Поезда, цыгане и кино
Вечером 1 февраля 1929 года Франтишек Хитил отвез свою беременную жену Штепанку в Остраву: в местечке Кунчицe, где в то время они жили с шестилетним сыном Юлианом, родильного отделения не было. На следующий день, 2 февраля 1929 года, в остравском госпитале и появилась на свет Вера Хитилова, будущая звезда чехословацкой кинематографии.

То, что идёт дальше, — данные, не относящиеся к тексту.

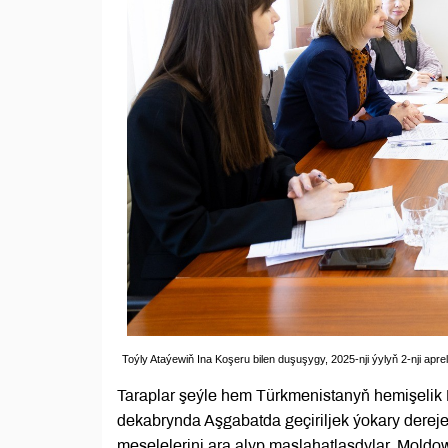
Toýly Ataýewiň Ina Koşeru bilen duşuşygy, 2025-nji ýylyň 2-nji apr
Taraplar şeýle hem Türkmenistanyň hemişelik B
dekabrynda Aşgabatda geçiriljek ýokary derej
meselelerini ara alyp maslahatlaşdylar. Moldo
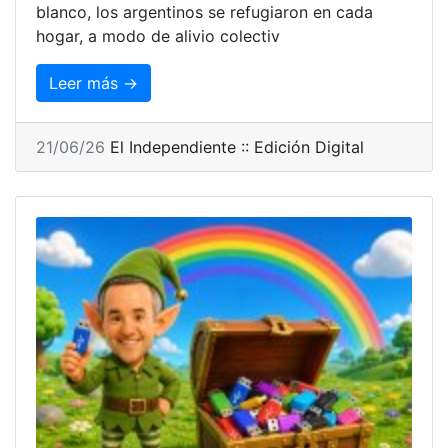
blanco, los argentinos se refugiaron en cada
hogar, a modo de alivio colectiv
Leer más →
21/06/26
El Independiente :: Edición Digital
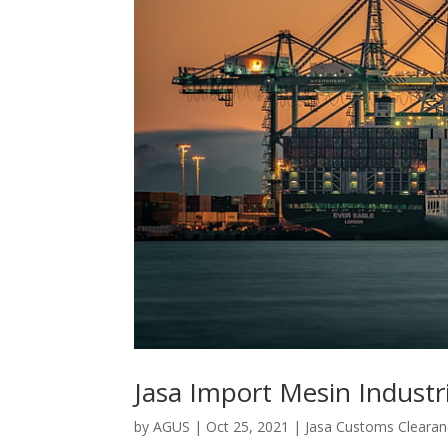
Jasa Import Mesin Indust
by
AGUS
|
Oct 25, 2021
|
Jasa Customs Cleara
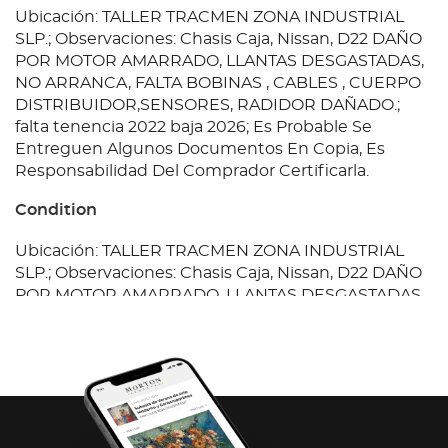
Ubicación: TALLER TRACMEN ZONA INDUSTRIAL
SLP.; Observaciones: Chasis Caja, Nissan, D22 DAÑO
POR MOTOR AMARRADO, LLANTAS DESGASTADAS,
NO ARRANCA, FALTA BOBINAS , CABLES , CUERPO
DISTRIBUIDOR,SENSORES, RADIDOR DAÑADO.;
falta tenencia 2022 baja 2026; Es Probable Se
Entreguen Algunos Documentos En Copia, Es
Responsabilidad Del Comprador Certificarla.
Condition
Ubicación: TALLER TRACMEN ZONA INDUSTRIAL
SLP.; Observaciones: Chasis Caja, Nissan, D22 DAÑO
POR MOTOR AMARRADO, LLANTAS DESGASTADAS,
NO ARRANCA, FALTA BOBINAS , CABLES , CUERPO
DISTRIBUIDOR,SENSORES, RADIDOR DAÑADO.;
falta tenencia 2022 baja 2026; Es Probable Se
Entreguen Algunos Documentos En Copia, Es
Responsabilidad Del Comprador Certificarla.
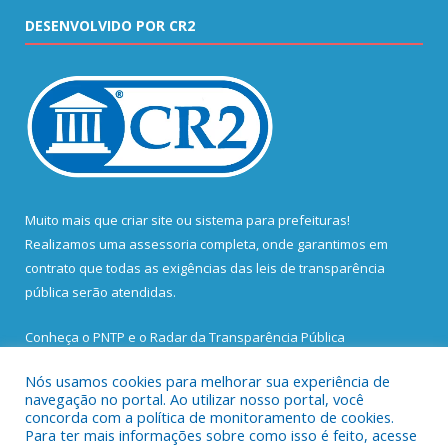
DESENVOLVIDO POR CR2
Muito mais que
criar site
ou
sistema para prefeituras
!
Realizamos uma
assessoria
completa, onde garantimos em
contrato que todas as exigências das
leis de transparência
pública
serão atendidas.
Conheça o
PNTP
e o
Radar da Transparência Pública
Nós usamos cookies para melhorar sua experiência de
navegação no portal. Ao utilizar nosso portal, você
concorda com a política de monitoramento de cookies.
Para ter mais informações sobre como isso é feito, acesse
Todos os direitos reservados a Prefeitura Municipal de Santa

Первые годы своей долгой жизни она провела в среде, от кино весьма далекой. Вспоминая детство, Хитилова не раз говорила, что прошло оно буквально на железнодорожных путях и среди складов, вагонов и паровозов, которые ее просто завораживали. «Детство мое чудесно пахло железной дорогой, вокзалом и пивной. Каждый уголок станции был мне знаком, я была очарована зрелищем выпускающего клубы пара локомотива», — рассказывала она о том времени. Напоминают о нем и кадры ее фильма «Занос» (Kalamita, 1981), хотя сама картина имеет гораздо более глубокий подтекст, чем ностальгические воспоминания режиссера о детстве.
За заслуги перед страной отец Веры, бывший военнопленный и чехословацкий легионер, выучившийся после Первой мировой войны на официанта, получил от государства право открыть ресторан на сортировочной станции Кунчице. До конца жизни Вера вспоминала это местечко как тихое и уютное, даже приезжала туда незадолго до смерти, чтобы окунуться в атмосферу тех далеких дней. Но, увы, от здания станции и родительского ресторанчика остались только воспоминания.
Пан Хитил любил свою работу, обладал профессиональной гордостью и высоко ценил в людях честность. Из-за этого он постоянно ссорился с женой, которая как раз была не прочь обмануть подвыпившего посетителя. Он старался, чтобы в его заведении подавали все самое лучшее, чего гости не могли найти в других пивных, поэтому за товаром специально ездил в Остраву. Там и начинались его приключения. По воспоминаниям дочери, он был страстным игроком, к картам пристрастился еще в корпусе легионеров: так они коротали время в пути через всю Россию. Отправляясь в город за покупками с большими деньгами, пан Хитил частенько проигрывал все до последнего геллера и не возвращался домой, пока не отыграется. «Такой уж он был: очень честный, но игрок. И это было сложно», — писала позже Хитилова об отце, которого обожала и называла тигром. А он ее в ответ — тигренком.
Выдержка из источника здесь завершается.